Face à la crise de l’information, nous devons changer de méthode !

Ayons le courage d’admettre que, malgré le chemin parcouru ces dix-huit derniers mois, nous avons encore beaucoup à apprendre. Nous sommes dépositaires du besoin de transformation et de changement. Ayons alors le courage d’admettre quelque fois notre manque de maturité politique et comprenons que nous devons changer alors de méthode. Car, au-delà de la difficulté, l’émergence de la désinformation par les réseaux sociaux complique nos efforts.

Peut-on parler d’un manque de maturité ?

Sans aucun doute face à nos détracteurs plus aguerris sur le terrain, plus expérimentés aussi. N’oublions pas non plus ce tissu local, social qu’ils ont établi et que nous, nous n’avons pas encore. La politique ne s’improvise pas mais elle se construit. Or, cela demande du temps. Cela exige aussi des résultats tout aussi lisibles que perceptibles. Le ressenti, lui, semble s’articuler différemment au risque d’un discours qui devient rapidement inaudible pour beaucoup.

Face à l’émergence d’un monde inconnu que LaREM n’a pas pris suffisamment en compte, notre mouvement atteint ses limites, celles d’être trop politique. La France d’En Haut ! La crise sociale de ces dernières semaines les met malheureusement en évidence.

La pédagogie est plus que nécessaire, encore plus face à une inculture politique et économique que nous ne soupçonnions pas. Donc, il nous faut parler avec le cœur, avec sincérité. Nous devons écouter et parler différemment pour permettre à l’expression de se développer. Recréer le lien social est le discours de la raison.

Il nécessite alors de remettre en question la verticalité du pouvoir et cette renaissance d’un parisianisme au sein de nos structures et organisations. Cela, nous l’avions déjà soulevé treize mois auparavant.

Notre maturité politique et démocratique passe par une décentralisation du pouvoir.

Repensons alors notre méthodologie et nos chemins décisionnels. Concentrons-nous sur la pratique et moins sur la théorie, comme nous avons su le faire lors de la Grande Marche en 2016. Ou encore dernièrement avec la Grande Marche pour l’Europe. N’oublions jamais que notre action se base sur une valeur essentielle, celle où le citoyen est au cœur de la vie politique.

Seulement voilà, il nous faudra aussi nous battre contre la désinformation.

Gaspard Koenig décrit parfaitement la situation : l’intermédiation surgit dans le champ politique. Permettez-moi aussi d’arguer que son meilleur support en sont devenus les réseaux sociaux.

Le paysage médiatique se trouve bouleversé d’une manière irréversible. Fini la neutralité de l’information balancée aux journaux télévisés de 13 heures ou 20 heures.
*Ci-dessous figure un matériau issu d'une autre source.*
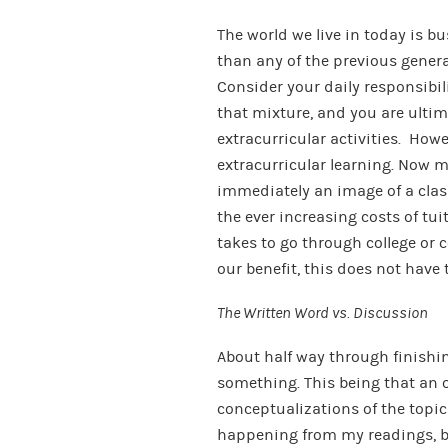
The world we live in today is b
than any of the previous gener
Consider your daily responsibil
that mixture, and you are ultima
extracurricular activities. How
extracurricular learning. Now 
immediately an image of a cla
the ever increasing costs of tui
takes to go through college or
our benefit, this does not have 
The Written Word vs. Discussion
About half way through finishin
something. This being that an
conceptualizations of the topi
happening from my readings, bu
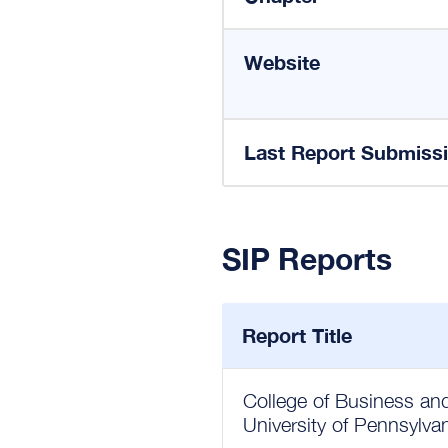
Website
Last Report Submiss
SIP Reports
Report Title
College of Business a
University of Pennsylva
Terminé le rôle d’observation et de restitution de l’information. L’analyse et l’investigation sombrent dans l’oubli, le buzz, lui prime. Les médias traditionnels sont simplement relégués au second plan. C’est aujourd’hui la chasse à l’audimat. Le risque majeur est implicitement l’information tronquée, non vérifiée, voire fausse bien trop souvent, au bord du complotisme. La tentation du sensationnalisme, tout simplement.

Face à l’ubiquité grandissante des réseaux sociaux, il devient difficile pour le citoyen non averti de discerner le vrai du faux. Pire est, quand celui-ci se trouve rapidement aspiré par la viralité pour devenir un relais de la désinformation. Tout comme pour l’amplifier. La rupture de confiance prend des formes effrayantes dès lors qu’il est accordé aux réseaux sociaux une plus grande véracité qu’à la probité du député. Ce n’est pas de la fiction, mais une réalité amère.
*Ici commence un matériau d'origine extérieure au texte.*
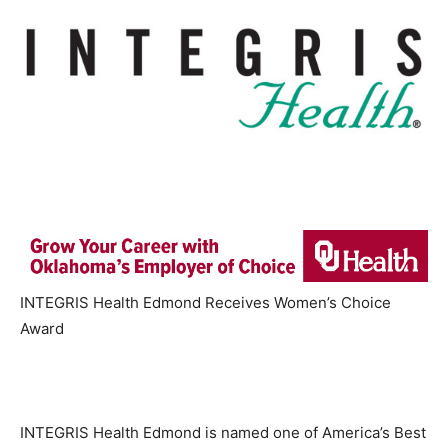
INTEGRIS Health Edmond Receives Women’s Choice
Award
INTEGRIS Health Edmond is named one of America’s Best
L’enjeu sera de communiquer clairement, simplement. C’est aussi une priorité.

Soyons-en conscients, il existe une aversion acquise contre une partie de l’élite intellectuelle. Le langage technique, sophistiqué, voire académique ne passe pas. La méthode des éléments de langage ne fonctionne pas non plus, au risque alors de s’enkyster et de devenir inaudible. La visibilité passe par la communication.

Changer de méthode, maintenant, rapidement, c’est faire preuve de maturité. C’est aussi de ce qu’un parti politique il est attendu. Remettons-nous alors au travail, maintenant, ensemble et sans attendre.